• **What the task asks**
Transcribe the entries below without changing a word, and omit every picture.

++++ Data for this task

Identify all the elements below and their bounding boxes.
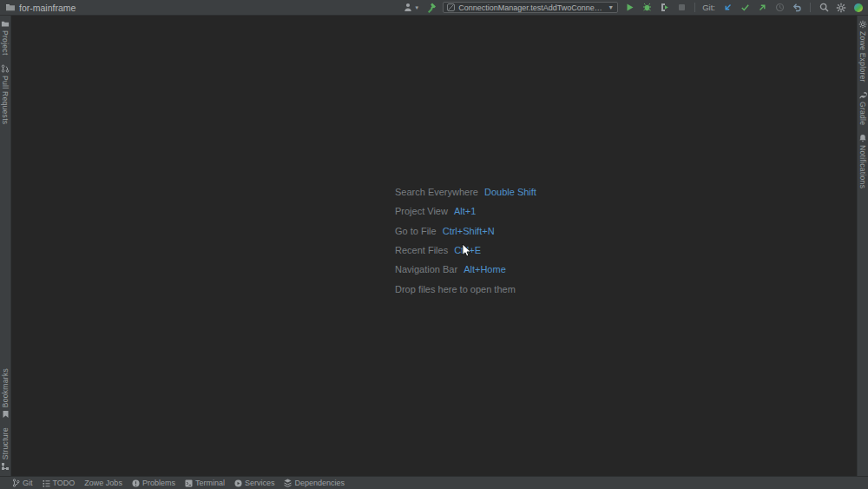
toolwindow-dependencies[interactable]: Dependencies	[284, 479, 345, 487]
sidebar-item-label: Project	[1, 30, 10, 56]
toolwindow-label: Services	[245, 479, 275, 487]
user-icon	[404, 3, 413, 12]
bell-icon	[858, 134, 867, 142]
hint-keys: Double Shift	[484, 187, 536, 197]
toolwindow-label: Dependencies	[294, 479, 345, 487]
build-project-button[interactable]	[425, 2, 437, 14]
stop-icon	[678, 3, 686, 11]
history-button	[773, 2, 786, 14]
sidebar-item-pull-requests[interactable]: Pull Requests	[1, 64, 10, 124]
zowe-explorer-icon	[858, 20, 867, 29]
toolwindow-label: Terminal	[195, 479, 225, 487]
toolwindow-label: Problems	[142, 479, 175, 487]
sidebar-item-label: Zowe Explorer	[858, 31, 867, 83]
toolwindow-label: TODO	[53, 479, 76, 487]
toolwindow-terminal[interactable]: Terminal	[185, 479, 225, 487]
bug-icon	[642, 3, 652, 12]
debug-button[interactable]	[641, 2, 653, 14]
toolbar-separator	[694, 3, 695, 12]
ide-window: for-mainframe ▼	[0, 0, 868, 489]
sidebar-item-label: Notifications	[858, 145, 867, 188]
coverage-icon	[660, 3, 669, 12]
sidebar-item-gradle[interactable]: Gradle	[858, 91, 868, 125]
sidebar-item-label: Pull Requests	[1, 76, 10, 124]
toolwindow-zowe-jobs[interactable]: Zowe Jobs	[84, 479, 122, 487]
chevron-down-icon: ▼	[608, 4, 614, 10]
play-icon	[625, 3, 635, 12]
hint-label: Drop files here to open them	[395, 284, 516, 294]
undo-icon	[792, 3, 802, 12]
run-configuration-name: ConnectionManager.testAddTwoConnectionsW…	[458, 3, 604, 12]
search-icon	[819, 3, 829, 12]
hammer-icon	[426, 3, 437, 13]
project-widget[interactable]: for-mainframe	[5, 3, 76, 13]
profile-menu-button[interactable]: ▼	[403, 2, 420, 14]
hint-label: Recent Files	[395, 245, 448, 255]
code-with-me-button[interactable]	[852, 2, 865, 14]
gear-icon	[836, 3, 846, 13]
sidebar-item-bookmarks[interactable]: Bookmarks	[1, 368, 10, 419]
clock-icon	[775, 3, 785, 12]
main-toolbar: ▼ ConnectionManager.testAddTwoConnection…	[403, 2, 865, 14]
structure-icon	[1, 462, 10, 471]
sidebar-item-label: Bookmarks	[1, 368, 10, 407]
hint-row: Recent Files Ctrl+E	[395, 241, 536, 260]
push-button[interactable]	[756, 2, 768, 14]
commit-button[interactable]	[739, 2, 751, 14]
titlebar: for-mainframe ▼	[0, 0, 868, 16]
rollback-button[interactable]	[791, 2, 803, 14]
editor-empty-area[interactable]: Search Everywhere Double Shift Project V…	[11, 16, 857, 476]
search-everywhere-button[interactable]	[818, 2, 830, 14]
sidebar-item-project[interactable]: Project	[1, 20, 10, 56]
project-folder-icon	[5, 3, 16, 12]
profile-sphere-icon	[853, 3, 864, 13]
settings-button[interactable]	[835, 2, 847, 14]
sidebar-item-notifications[interactable]: Notifications	[858, 134, 867, 188]
left-tool-stripe: Project Pull Requests	[0, 16, 11, 476]
hint-keys: Ctrl+E	[454, 245, 481, 255]
hint-label: Navigation Bar	[395, 264, 457, 274]
sidebar-item-label: Gradle	[858, 102, 867, 125]
toolwindow-git[interactable]: Git	[12, 479, 33, 487]
toolwindow-todo[interactable]: TODO	[43, 479, 76, 487]
arrow-down-left-icon	[723, 3, 733, 12]
run-button[interactable]	[623, 2, 635, 14]
run-with-coverage-button[interactable]	[658, 2, 670, 14]
toolwindow-problems[interactable]: Problems	[132, 479, 175, 487]
problems-icon	[132, 479, 140, 487]
main-area: Project Pull Requests	[0, 16, 868, 476]
dependencies-icon	[284, 479, 292, 487]
run-configuration-select[interactable]: ConnectionManager.testAddTwoConnectionsW…	[443, 2, 618, 13]
update-project-button[interactable]	[721, 2, 733, 14]
services-icon	[234, 479, 242, 487]
terminal-icon	[185, 479, 193, 487]
sidebar-item-structure[interactable]: Structure	[1, 427, 10, 471]
hint-label: Go to File	[395, 226, 437, 236]
run-config-icon	[447, 3, 455, 11]
bottom-tool-bar: Git TODO Zowe Jobs Problems	[0, 476, 868, 489]
pull-request-icon	[1, 64, 10, 73]
hint-row: Navigation Bar Alt+Home	[395, 260, 536, 279]
gradle-elephant-icon	[858, 91, 868, 99]
hint-row: Project View Alt+1	[395, 202, 536, 221]
sidebar-item-label: Structure	[1, 427, 10, 459]
hint-label: Project View	[395, 206, 448, 216]
toolwindow-label: Zowe Jobs	[84, 479, 122, 487]
sidebar-item-zowe-explorer[interactable]: Zowe Explorer	[858, 20, 867, 83]
stop-button	[675, 2, 687, 14]
project-icon	[1, 20, 10, 28]
bookmark-icon	[2, 410, 10, 419]
git-branch-icon	[12, 479, 20, 487]
hint-row: Go to File Ctrl+Shift+N	[395, 221, 536, 241]
toolwindow-label: Git	[23, 479, 33, 487]
project-name: for-mainframe	[19, 3, 76, 13]
toolwindow-services[interactable]: Services	[234, 479, 275, 487]
hint-row: Drop files here to open them	[395, 279, 536, 298]
chevron-down-icon: ▼	[414, 5, 419, 10]
right-tool-stripe: Zowe Explorer Gradle Notifications	[857, 16, 868, 476]
check-icon	[740, 3, 750, 12]
hint-keys: Ctrl+Shift+N	[443, 226, 495, 236]
hint-keys: Alt+1	[454, 206, 476, 216]
hint-label: Search Everywhere	[395, 187, 478, 197]
hint-row: Search Everywhere Double Shift	[395, 182, 536, 202]
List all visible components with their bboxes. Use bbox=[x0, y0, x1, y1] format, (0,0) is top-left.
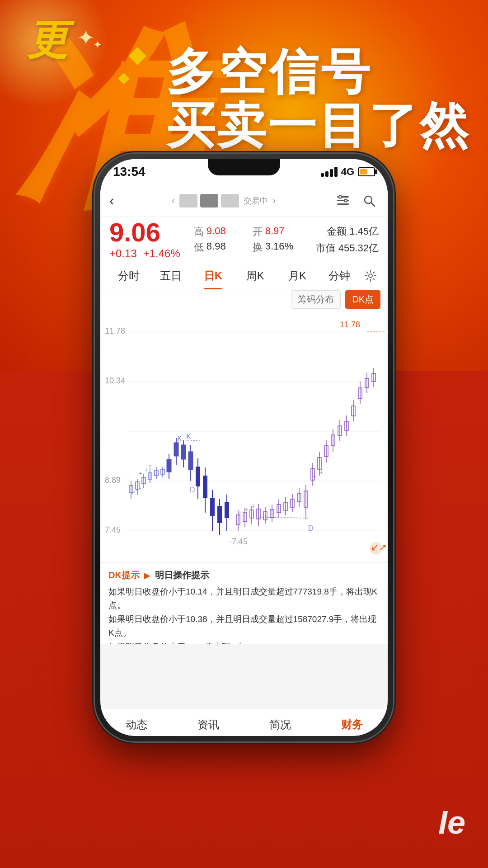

++++++++

• **Exercise response**
Identify all the elements below and their bounding boxes.
toolwindow-dependencies[interactable]: Dependencies	[284, 479, 345, 487]
sidebar-item-label: Project	[1, 30, 10, 56]
toolwindow-label: Services	[245, 479, 275, 487]
user-icon	[404, 3, 413, 12]
bell-icon	[858, 134, 867, 142]
hint-keys: Double Shift	[484, 187, 536, 197]
toolwindow-label: Dependencies	[294, 479, 345, 487]
build-project-button[interactable]	[425, 2, 437, 14]
stop-icon	[678, 3, 686, 11]
history-button	[773, 2, 786, 14]
sidebar-item-pull-requests[interactable]: Pull Requests	[1, 64, 10, 124]
zowe-explorer-icon	[858, 20, 867, 29]
toolwindow-label: Terminal	[195, 479, 225, 487]
toolwindow-label: Problems	[142, 479, 175, 487]
sidebar-item-label: Zowe Explorer	[858, 31, 867, 83]
toolwindow-label: TODO	[53, 479, 76, 487]
toolwindow-terminal[interactable]: Terminal	[185, 479, 225, 487]
bug-icon	[642, 3, 652, 12]
debug-button[interactable]	[641, 2, 653, 14]
toolbar-separator	[694, 3, 695, 12]
ide-window: for-mainframe ▼	[0, 0, 868, 489]
sidebar-item-label: Notifications	[858, 145, 867, 188]
coverage-icon	[660, 3, 669, 12]
sidebar-item-gradle[interactable]: Gradle	[858, 91, 868, 125]
sidebar-item-label: Pull Requests	[1, 76, 10, 124]
toolwindow-zowe-jobs[interactable]: Zowe Jobs	[84, 479, 122, 487]
chevron-down-icon: ▼	[608, 4, 614, 10]
play-icon	[625, 3, 635, 12]
hint-label: Drop files here to open them	[395, 284, 516, 294]
undo-icon	[792, 3, 802, 12]
run-configuration-name: ConnectionManager.testAddTwoConnectionsW…	[458, 3, 604, 12]
search-icon	[819, 3, 829, 12]
hammer-icon	[426, 3, 437, 13]
project-widget[interactable]: for-mainframe	[5, 3, 76, 13]
profile-menu-button[interactable]: ▼	[403, 2, 420, 14]
hint-label: Recent Files	[395, 245, 448, 255]
code-with-me-button[interactable]	[852, 2, 865, 14]
gear-icon	[836, 3, 846, 13]
sidebar-item-bookmarks[interactable]: Bookmarks	[1, 368, 10, 419]
clock-icon	[775, 3, 785, 12]
main-toolbar: ▼ ConnectionManager.testAddTwoConnection…	[403, 2, 865, 14]
structure-icon	[1, 462, 10, 471]
sidebar-item-label: Bookmarks	[1, 368, 10, 407]
hint-row: Recent Files Ctrl+E	[395, 241, 536, 260]
push-button[interactable]	[756, 2, 768, 14]
commit-button[interactable]	[739, 2, 751, 14]
titlebar: for-mainframe ▼	[0, 0, 868, 16]
rollback-button[interactable]	[791, 2, 803, 14]
editor-empty-area[interactable]: Search Everywhere Double Shift Project V…	[11, 16, 857, 476]
search-everywhere-button[interactable]	[818, 2, 830, 14]
sidebar-item-project[interactable]: Project	[1, 20, 10, 56]
project-folder-icon	[5, 3, 16, 12]
profile-sphere-icon	[853, 3, 864, 13]
settings-button[interactable]	[835, 2, 847, 14]
sidebar-item-notifications[interactable]: Notifications	[858, 134, 867, 188]
left-tool-stripe: Project Pull Requests	[0, 16, 11, 476]
hint-keys: Ctrl+E	[454, 245, 481, 255]
hint-label: Navigation Bar	[395, 264, 457, 274]
sidebar-item-label: Gradle	[858, 102, 867, 125]
toolwindow-git[interactable]: Git	[12, 479, 33, 487]
toolwindow-todo[interactable]: TODO	[43, 479, 76, 487]
arrow-down-left-icon	[723, 3, 733, 12]
run-button[interactable]	[623, 2, 635, 14]
run-with-coverage-button[interactable]	[658, 2, 670, 14]
toolwindow-problems[interactable]: Problems	[132, 479, 175, 487]
problems-icon	[132, 479, 140, 487]
main-area: Project Pull Requests	[0, 16, 868, 476]
dependencies-icon	[284, 479, 292, 487]
run-configuration-select[interactable]: ConnectionManager.testAddTwoConnectionsW…	[443, 2, 618, 13]
update-project-button[interactable]	[721, 2, 733, 14]
services-icon	[234, 479, 242, 487]
terminal-icon	[185, 479, 193, 487]
sidebar-item-structure[interactable]: Structure	[1, 427, 10, 471]
hint-label: Go to File	[395, 226, 437, 236]
run-config-icon	[447, 3, 455, 11]
bottom-tool-bar: Git TODO Zowe Jobs Problems	[0, 476, 868, 489]
pull-request-icon	[1, 64, 10, 73]
hint-row: Navigation Bar Alt+Home	[395, 260, 536, 279]
gradle-elephant-icon	[858, 91, 868, 99]
hint-row: Project View Alt+1	[395, 202, 536, 221]
sidebar-item-label: Structure	[1, 427, 10, 459]
hint-label: Project View	[395, 206, 448, 216]
toolwindow-label: Zowe Jobs	[84, 479, 122, 487]
sidebar-item-zowe-explorer[interactable]: Zowe Explorer	[858, 20, 867, 83]
stop-button	[675, 2, 687, 14]
project-icon	[1, 20, 10, 28]
bookmark-icon	[2, 410, 10, 419]
git-branch-icon	[12, 479, 20, 487]
hint-row: Go to File Ctrl+Shift+N	[395, 221, 536, 241]
toolwindow-label: Git	[23, 479, 33, 487]
project-name: for-mainframe	[19, 3, 76, 13]
toolwindow-services[interactable]: Services	[234, 479, 275, 487]
hint-row: Drop files here to open them	[395, 279, 536, 298]
chevron-down-icon: ▼	[414, 5, 419, 10]
right-tool-stripe: Zowe Explorer Gradle Notifications	[857, 16, 868, 476]
check-icon	[740, 3, 750, 12]
hint-keys: Ctrl+Shift+N	[443, 226, 495, 236]
hint-keys: Alt+1	[454, 206, 476, 216]
hint-label: Search Everywhere	[395, 187, 478, 197]
hint-row: Search Everywhere Double Shift	[395, 182, 536, 202]
List all visible components with their bboxes. Use bbox=[x0, y0, x1, y1] format, (0,0) is top-left.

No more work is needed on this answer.